I Used to Know
A list of things I used to know...
- I liked to head to heavy metal concerts and bang my head a few times a week. I'd fearlessly enter the moshpit and move right to the middle. I'd stand there and get knocked around, shoved, punched, but I wanted to prove I could take it. The angry music made me angrier. Unfortunately for the people in my life, I carried the anger with me most of the time and I wasn't a pleasant dude to be around. My ears were pierced in 4 or 5 places (I can't remember now), my nails were painted jet black or gun metal gray and I wore a necklace that said 'F*** you' on it. Looking back now, I don't like that version of me very much.
- I got a high on making others feel bad. I knew what it felt like to be bullied and one day I decided I'd had enough and became the bully myself. In social situations, I was always the one putting others down, because people would laugh and I wanted to be accepted. Looking back now, I don't like that version of me very much.
- I didn't appreciate women. I thank God every day that Jenny has forgiven me for my past sins and for all the ways I didn't treat her the way she deserved to be treated. I was young & naive & full of myself. I'd act on whims and not think about how my actions would affect others. Looking back now, I don't like that version of me very much.
- I let my ego run my life. I was so sure I was better, smarter, etc than everyone else. I thought I was perfect and could do no wrong. I treated people harshly. I never gave anyone the benefit of the doubt. I was slow to forgive, if I ever even let someone off the hook for messing up. I never accepted responsibility for my actions and was quick to pass the blame onto someone else. Looking back now, I don't like that version of myself.
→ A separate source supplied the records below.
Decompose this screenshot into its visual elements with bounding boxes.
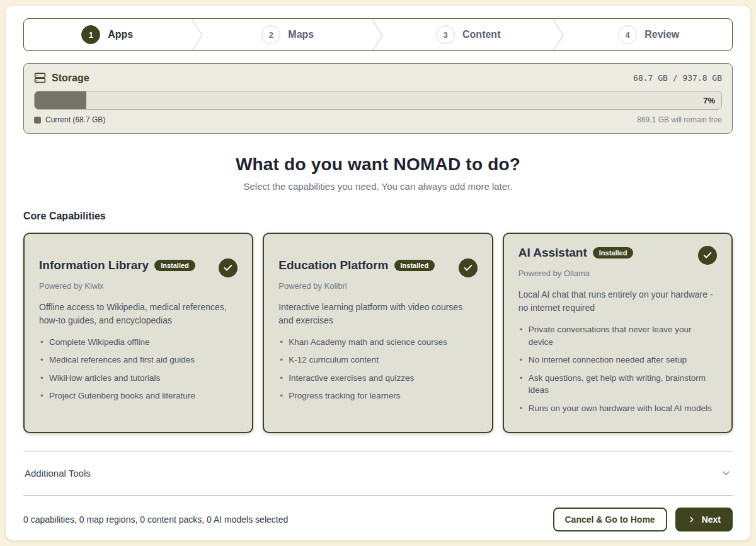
storage-usage-text: 68.7 GB / 937.8 GB (633, 73, 722, 83)
storage-card: Storage 68.7 GB / 937.8 GB 7% Current (6… (23, 63, 733, 134)
selected-check-icon (698, 246, 717, 265)
feature-item: Project Gutenberg books and literature (39, 390, 238, 402)
stepper-chevron-separator (191, 19, 205, 51)
step-review[interactable]: 4 Review (566, 19, 733, 50)
cancel-button[interactable]: Cancel & Go to Home (553, 508, 667, 531)
card-description: Offline access to Wikipedia, medical ref… (39, 301, 238, 327)
page-title: What do you want NOMAD to do? (23, 154, 733, 175)
page-subtitle: Select the capabilities you need. You ca… (23, 181, 733, 192)
feature-item: Complete Wikipedia offline (39, 336, 238, 349)
storage-progress-fill (35, 91, 86, 109)
legend-current-dot (34, 117, 41, 124)
capability-cards: Information Library Installed Powered by… (23, 233, 733, 433)
step-label: Maps (288, 29, 314, 40)
wizard-panel: 1 Apps 2 Maps 3 Content 4 Review Storage… (6, 6, 750, 540)
step-label: Content (462, 29, 500, 40)
storage-remaining-label: 869.1 GB will remain free (637, 115, 722, 124)
installed-badge: Installed (593, 247, 634, 258)
stepper-chevron-separator (552, 19, 566, 51)
additional-tools-label: Additional Tools (25, 468, 91, 479)
legend-current-label: Current (68.7 GB) (45, 115, 105, 124)
feature-item: Progress tracking for learners (278, 390, 477, 402)
card-feature-list: Private conversations that never leave y… (518, 323, 717, 414)
step-content[interactable]: 3 Content (385, 19, 552, 50)
feature-item: No internet connection needed after setu… (518, 354, 717, 366)
selection-summary: 0 capabilities, 0 map regions, 0 content… (23, 514, 288, 525)
additional-tools-toggle[interactable]: Additional Tools (23, 451, 733, 495)
step-number-badge: 1 (81, 25, 100, 44)
card-title: Education Platform (278, 258, 388, 272)
capability-card-information-library[interactable]: Information Library Installed Powered by… (23, 233, 253, 433)
selected-check-icon (219, 258, 238, 277)
powered-by-label: Powered by Ollama (518, 269, 717, 278)
feature-item: WikiHow articles and tutorials (39, 372, 238, 385)
capability-card-education-platform[interactable]: Education Platform Installed Powered by … (263, 233, 493, 433)
feature-item: K-12 curriculum content (278, 354, 477, 366)
step-number-badge: 4 (618, 25, 637, 44)
card-description: Interactive learning platform with video… (278, 301, 477, 327)
step-maps[interactable]: 2 Maps (205, 19, 372, 50)
feature-item: Interactive exercises and quizzes (278, 372, 477, 385)
installed-badge: Installed (394, 260, 435, 271)
step-number-badge: 2 (261, 25, 280, 44)
storage-percent-label: 7% (703, 96, 715, 105)
step-number-badge: 3 (436, 25, 455, 44)
storage-title: Storage (52, 73, 89, 84)
powered-by-label: Powered by Kiwix (39, 281, 238, 291)
storage-progress-bar: 7% (34, 91, 722, 110)
next-button-label: Next (702, 514, 721, 525)
feature-item: Private conversations that never leave y… (518, 323, 717, 348)
feature-item: Khan Academy math and science courses (278, 336, 477, 349)
card-title: Information Library (39, 258, 149, 272)
card-feature-list: Khan Academy math and science courses K-… (278, 336, 477, 402)
core-capabilities-heading: Core Capabilities (23, 211, 733, 222)
next-button[interactable]: Next (675, 508, 733, 531)
wizard-footer: 0 capabilities, 0 map regions, 0 content… (23, 496, 733, 531)
feature-item: Runs on your own hardware with local AI … (518, 402, 717, 415)
chevron-right-icon (687, 515, 696, 524)
storage-drive-icon (34, 72, 46, 84)
powered-by-label: Powered by Kolibri (278, 281, 477, 291)
step-apps[interactable]: 1 Apps (24, 19, 191, 50)
feature-item: Ask questions, get help with writing, br… (518, 372, 717, 397)
stepper-chevron-separator (371, 19, 385, 51)
installed-badge: Installed (154, 260, 195, 271)
wizard-stepper: 1 Apps 2 Maps 3 Content 4 Review (23, 18, 733, 51)
step-label: Apps (108, 29, 133, 40)
card-feature-list: Complete Wikipedia offline Medical refer… (39, 336, 238, 402)
card-description: Local AI chat that runs entirely on your… (518, 288, 717, 315)
chevron-down-icon (721, 468, 731, 479)
card-title: AI Assistant (518, 246, 587, 260)
feature-item: Medical references and first aid guides (39, 354, 238, 366)
selected-check-icon (459, 258, 478, 277)
step-label: Review (644, 29, 679, 40)
capability-card-ai-assistant[interactable]: AI Assistant Installed Powered by Ollama… (503, 233, 733, 433)
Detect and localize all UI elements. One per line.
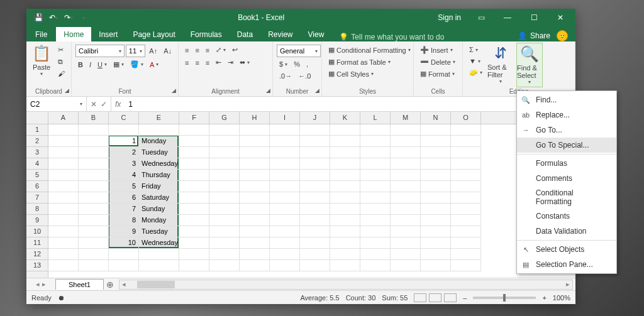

- I wasted a lot of time on sports and video games. I still watch sports and play video games every now and again, but when I do, I feel like I just wasted my time. There are things to be drawn...stories to be told...memories to be made. Nothing against sports and video games, because it seems like they bring people together. But I used to think I loved them. Now I just feel empty after watching people get paid millions of dollars to run around or staring blankly at my phone and pressing buttons. I don't like that version of myself either.
- I had everything figured out. I knew it all. I was disruptive towards authority (teachers/bosses) even if they weren't bad teachers/bosses. Looking back, I don't like that version of myself.
- I was in control. I could make things go the way I wanted, and if life didn't go the way I wanted, I would just lie and manipulate until I got my way. Looking back, I don't like that version of myself.
Turns out as I get older I'm becoming more and more comfortable with not knowing a darn thing. There really are no rules in this life. Any/all rules that I want to begin to think I know Brian Andreas has written for us already, but even he admits those change from moment to moment.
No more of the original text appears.